Faites moudre vos blés ; consommez votre grain ;
Vous en avez le droit. Que craignez-vous ? demain
Cérès va vous donner une moisson nouvelle.
Mais aux bords des Bruttiens un ami vous appelle,
Dites-vous ; il demande, il lui faut des secours ;
Sa barque a fait naufrage ; et, pour sauver ses jours,
À peine s’accrochant aux rochers du rivage,
Près des dieux de sa poupe, il languit sur la plage.
Sa fortune, ses vœux, tout s’est évanoui ;
Et son fragile esquif emporté loin de lui,
Sans cordes et sans mâts, sur la plaine profonde,
Au-devant des plongeons s’éloigne au gré de l’onde.

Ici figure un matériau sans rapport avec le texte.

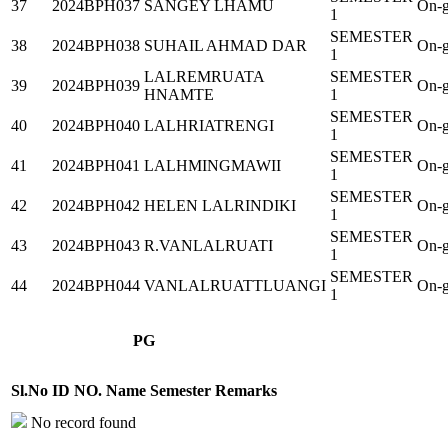
37
2024BPH037
SANGEY LHAMU
On-g
1
SEMESTER
38
2024BPH038
SUHAIL AHMAD DAR
On-g
1
LALREMRUATA
SEMESTER
39
2024BPH039
On-g
HNAMTE
1
SEMESTER
40
2024BPH040
LALHRIATRENGI
On-g
1
SEMESTER
41
2024BPH041
LALHMINGMAWII
On-g
1
SEMESTER
42
2024BPH042
HELEN LALRINDIKI
On-g
1
SEMESTER
43
2024BPH043
R.VANLALRUATI
On-g
1
SEMESTER
44
2024BPH044
VANLALRUATTLUANGI
On-g
1
PG
Sl.No
ID NO.
Name
Semester
Remarks
No record found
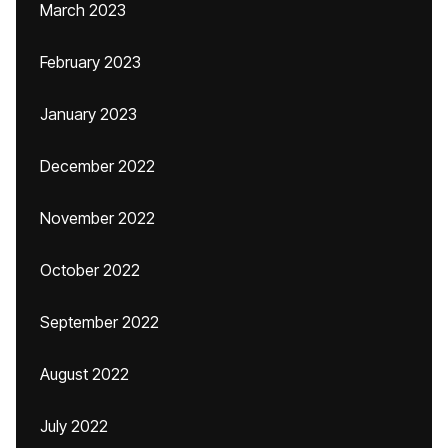
March 2023
February 2023
January 2023
December 2022
November 2022
October 2022
September 2022
August 2022
July 2022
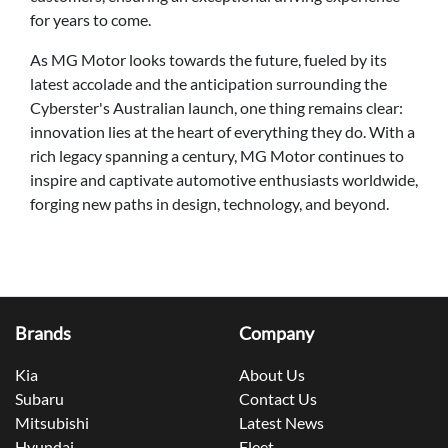
for years to come.
As MG Motor looks towards the future, fueled by its
latest accolade and the anticipation surrounding the
Cyberster's Australian launch, one thing remains clear:
innovation lies at the heart of everything they do. With a
rich legacy spanning a century, MG Motor continues to
inspire and captivate automotive enthusiasts worldwide,
forging new paths in design, technology, and beyond.
Brands
Company
Kia
About Us
Subaru
Contact Us
Mitsubishi
Latest News
Hyundai
Fleet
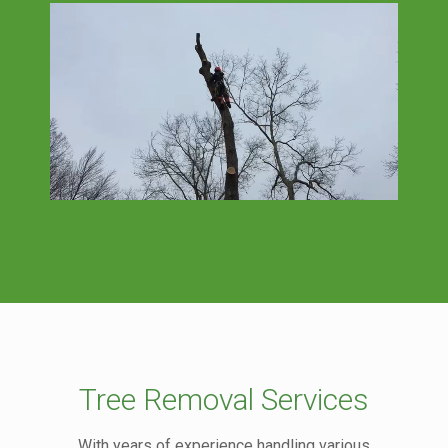
Tree Removal Services
With years of experience handling various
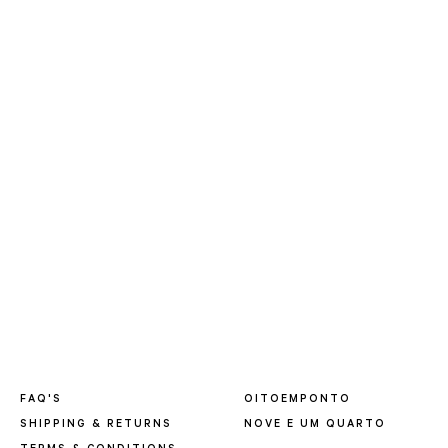
FAQ'S
OITOEMPONTO
SHIPPING & RETURNS
NOVE E UM QUARTO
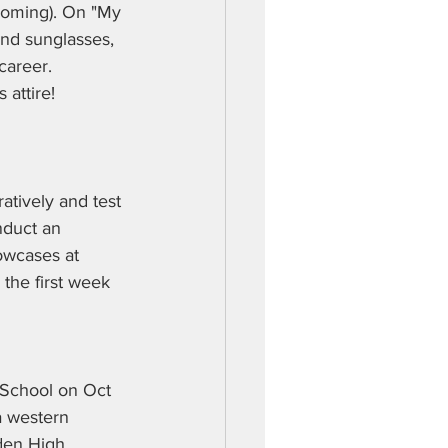
oming). On "My 
nd sunglasses, 
career. 
 attire!
tively and test 
nduct an 
owcases at 
 the first week 
 School on Oct 
a western 
den High 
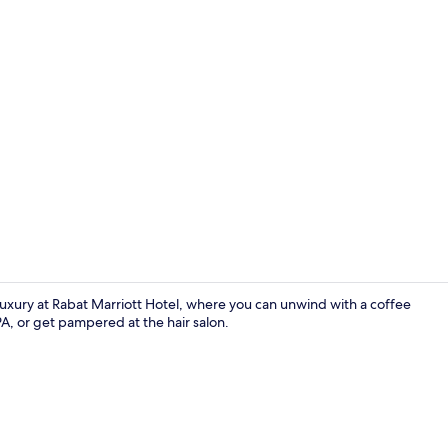
Restaurant
uxury at Rabat Marriott Hotel, where you can unwind with a coffee
PA, or get pampered at the hair salon.
Restaurant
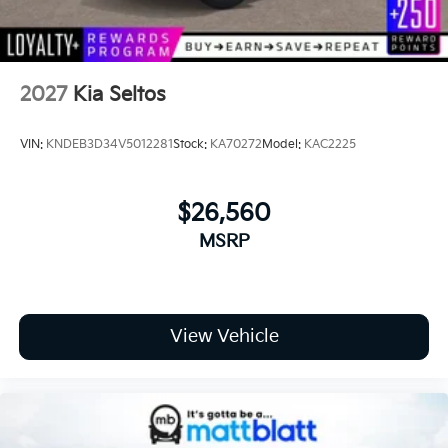
E
2027
Kia Seltos
VIN:
KNDEB3D34V5012281
Stock:
KA70272
Model:
KAC2225
$26,560
MSRP
View Vehicle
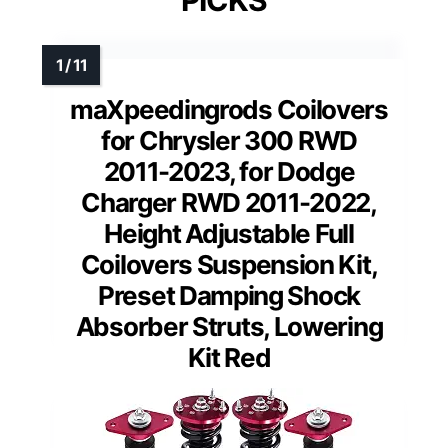
PICKS
maXpeedingrods Coilovers
for Chrysler 300 RWD
2011-2023, for Dodge
Charger RWD 2011-2022,
Height Adjustable Full
Coilovers Suspension Kit,
Preset Damping Shock
Absorber Struts, Lowering
Kit Red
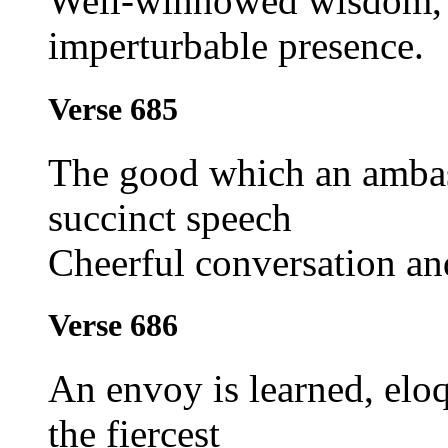
Well-winnowed wisdom, 
imperturbable presence.
Verse 685
The good which an ambas
succinct speech
Cheerful conversation an
Verse 686
An envoy is learned, eloq
the fiercest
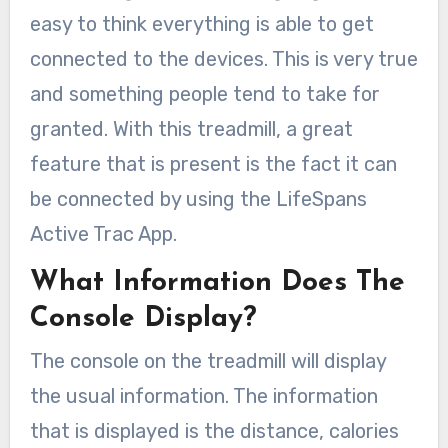
easy to think everything is able to get
connected to the devices. This is very true
and something people tend to take for
granted. With this treadmill, a great
feature that is present is the fact it can
be connected by using the LifeSpans
Active Trac App.
What Information Does The
Console Display?
The console on the treadmill will display
the usual information. The information
that is displayed is the distance, calories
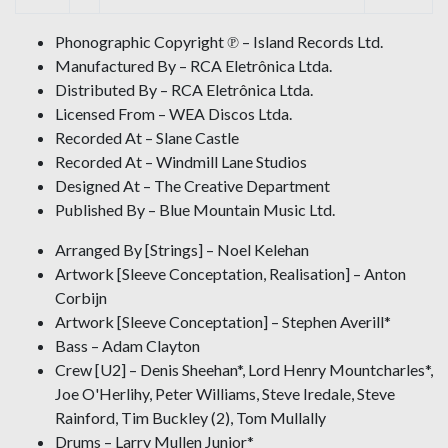
Phonographic Copyright ℗ – Island Records Ltd.
Manufactured By – RCA Eletrônica Ltda.
Distributed By – RCA Eletrônica Ltda.
Licensed From – WEA Discos Ltda.
Recorded At – Slane Castle
Recorded At – Windmill Lane Studios
Designed At – The Creative Department
Published By – Blue Mountain Music Ltd.
Arranged By [Strings] – Noel Kelehan
Artwork [Sleeve Conceptation, Realisation] – Anton
Corbijn
Artwork [Sleeve Conceptation] – Stephen Averill*
Bass – Adam Clayton
Crew [U2] – Denis Sheehan*, Lord Henry Mountcharles*,
Joe O'Herlihy, Peter Williams, Steve Iredale, Steve
Rainford, Tim Buckley (2), Tom Mullally
Drums – Larry Mullen Junior*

— Eh bien ! de votre cœur suivez le doux penchant ;
Courez, et, s’il le faut, entamez votre champ,
Plutôt que de laisser partout de son naufrage
Votre ami colporter la déplorable image.
— Que j’entame mon champ ! mais, s’il ne reste entier,
Que va dire à ma mort mon avide héritier ?
Négligeant les honneurs que j’ai droit d’en attendre,
Dans une urne inodore il jetera ma cendre,
Du repas funéraire épargnera les frais,
Et, loin de rassembler les parfums les plus frais,
N’embaumera mon corps, par un calcul sordide,
Que de fade cinname ou de casse insipide.
Quoi ! vous avez toujours prospéré jusqu’ici,
Et vos biens, dira-t-il, sont écornés ainsi !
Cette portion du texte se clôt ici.